### ACTION ITEM
Across all the records, filter for lines with the word "sind" and copy them.

(Stored data)
┄┄┄┄┄┄┄┄┄┄

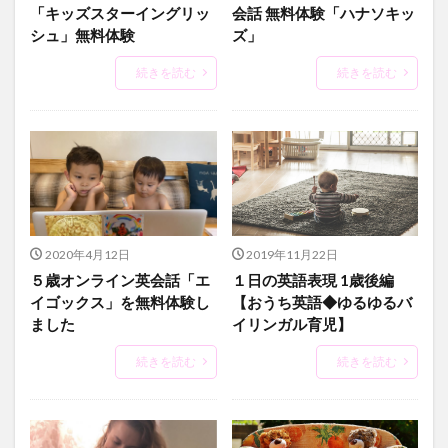
「キッズスターイングリッ
会話 無料体験「ハナソキッ
シュ」無料体験
ズ」
続きを読む
続きを読む
2020年4月12日
2019年11月22日
５歳オンライン英会話「エ
１日の英語表現 1歳後編
イゴックス」を無料体験し
【おうち英語◆ゆるゆるバ
ました
イリンガル育児】
続きを読む
続きを読む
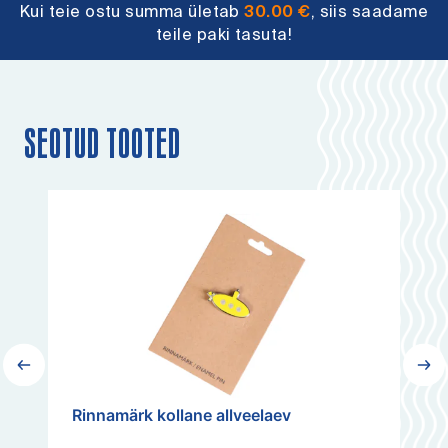
Kui teie ostu summa ületab
30.00
€
, siis saadame
teile paki tasuta!
SEOTUD TOOTED
Rinnamärk kollane allveelaev
Pud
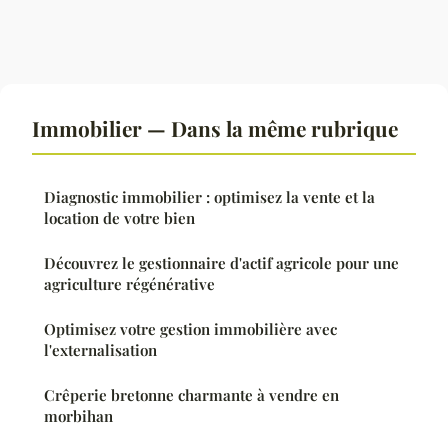
Immobilier — Dans la même rubrique
Diagnostic immobilier : optimisez la vente et la
location de votre bien
Découvrez le gestionnaire d'actif agricole pour une
agriculture régénérative
Optimisez votre gestion immobilière avec
l'externalisation
Crêperie bretonne charmante à vendre en
morbihan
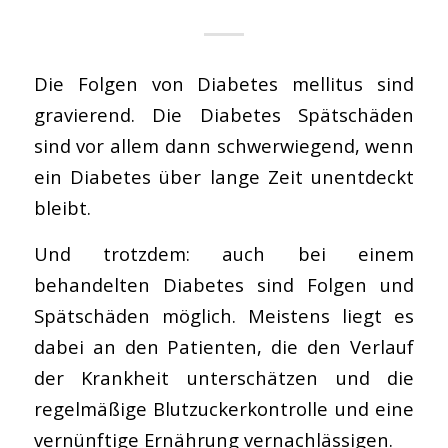
Die Folgen von Diabetes mellitus sind
gravierend. Die Diabetes Spätschäden
sind vor allem dann schwerwiegend, wenn
ein Diabetes über lange Zeit unentdeckt
bleibt.
Und trotzdem: auch bei einem
behandelten Diabetes sind Folgen und
Spätschäden möglich. Meistens liegt es
dabei an den Patienten, die den Verlauf
der Krankheit unterschätzen und die
regelmäßige Blutzuckerkontrolle und eine
vernünftige Ernährung vernachlässigen.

┄┄┄┄┄┄┄┄┄┄

### TASK ANSWER
Die Folgen von Diabetes mellitus sind
sind vor allem dann schwerwiegend, wenn
behandelten Diabetes sind Folgen und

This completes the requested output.